The saga of the plane couple, in that sense, served as a harmless distraction for hundreds of thousands, who otherwise might be tuned into news of child deportations and the country’s quickening descent into fascism. But as with anything that goes viral—or to be more specific, anything that is so calculatedly designed to achieve virality—there’s a dark side at work here from the motivation that instigated it all the way through the predictable arc of the fall out. (It’s also worth speculating that it might all end up being a marketing scheme of some kind or another, although that hasn’t been determined as of yet).

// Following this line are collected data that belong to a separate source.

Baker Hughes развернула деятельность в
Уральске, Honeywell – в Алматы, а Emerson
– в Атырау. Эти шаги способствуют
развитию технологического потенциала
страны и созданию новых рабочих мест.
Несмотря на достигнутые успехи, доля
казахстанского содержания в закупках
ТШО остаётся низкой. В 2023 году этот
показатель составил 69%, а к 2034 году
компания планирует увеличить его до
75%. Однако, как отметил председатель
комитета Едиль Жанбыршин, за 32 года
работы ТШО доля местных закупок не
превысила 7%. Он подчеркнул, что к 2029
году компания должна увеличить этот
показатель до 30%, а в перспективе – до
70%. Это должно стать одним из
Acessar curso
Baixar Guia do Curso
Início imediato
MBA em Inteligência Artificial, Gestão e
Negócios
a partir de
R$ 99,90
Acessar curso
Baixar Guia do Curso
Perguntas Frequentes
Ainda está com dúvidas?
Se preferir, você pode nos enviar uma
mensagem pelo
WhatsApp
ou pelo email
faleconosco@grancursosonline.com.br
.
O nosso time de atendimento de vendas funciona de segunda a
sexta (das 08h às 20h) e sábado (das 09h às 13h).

The impulse to follow along with such a story might be innocent, but the execution of it represents a gross, opportunistic and selfish violation. Clearly inspired by other viral plane-based encounters, like the couple who broke up on a plane a few years ago, Blair seemed to sense that she had a live one on her hands, and in the frenzy of the dopamine rush of looming virality she seemed to lose all sense of decency. She would, dammit all to hell, have her likes and retweets—the privacy of the individuals in question notwithstanding.

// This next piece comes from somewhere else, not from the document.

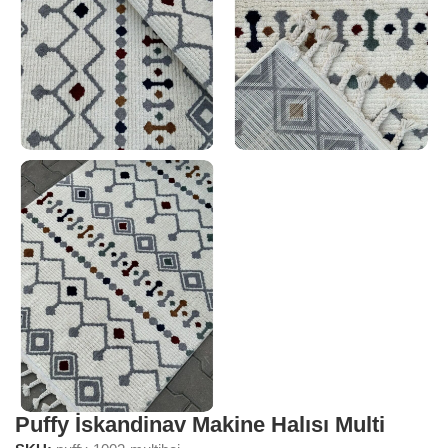
Puffy İskandinav Makine Halısı Multi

The whole thing is fucking disgusting. Even this part, the inevitable backlash from people like me.
With everyone now in possession of a camera phone and an internet connection, it’s clear we can no longer expect the level of privacy in public we might have had just a few short years ago. But just because it’s become the norm to record people in public without their consent, there is still—or should be—a line that we shouldn’t feel comfortable crossing. There’s no such thing as a white-hatted stalker after all, is there?
I tweeted my misgivings about the thread as it was happening, and while there were people who agreed with me, a surprising number refused to see anything wrong with painstakingly eavesdropping on strangers’ every move and word.
Making things worse, Blair and her partner have fully thrown themselves into the post-virality cash-in part of the typical cycle, asking for jobs and hoping to parlay their micro fame into something bigger. Unsurprisingly, she tweeted she wants to work for Buzzfeed, the site that, perhaps more than any other, ushered in the era of corny, empty virality for virality’s sake.
Curiously absent from the post flight media cycle, you may have noticed, is the woman on the plane, whose identity has been sniffed out, of course, by internet sleuths. Even less surprising is the fact that she has been subjected to harassment and shamed, leading to her reportedly deleting her social media accounts.
She also declined to appear on the Today Show spot, apparently uncomfortable with the entire affair. No matter, everyone else involved seems to be having a lovely time promoting themselves off an otherwise unremarkable encounter she had without her consent. “The real stars of the #PlaneBae love story?” wrote the Washington Post, “Not the couple, but the voyeurs.”
That includes all of us here now. We’re all voyeurs. We’re all stalkers. The only difference is some of us still have the good sense to feel gross about the whole thing. The headlines are right in a sense, this could have been a fairytale romance. It just wasn’t our story to tell.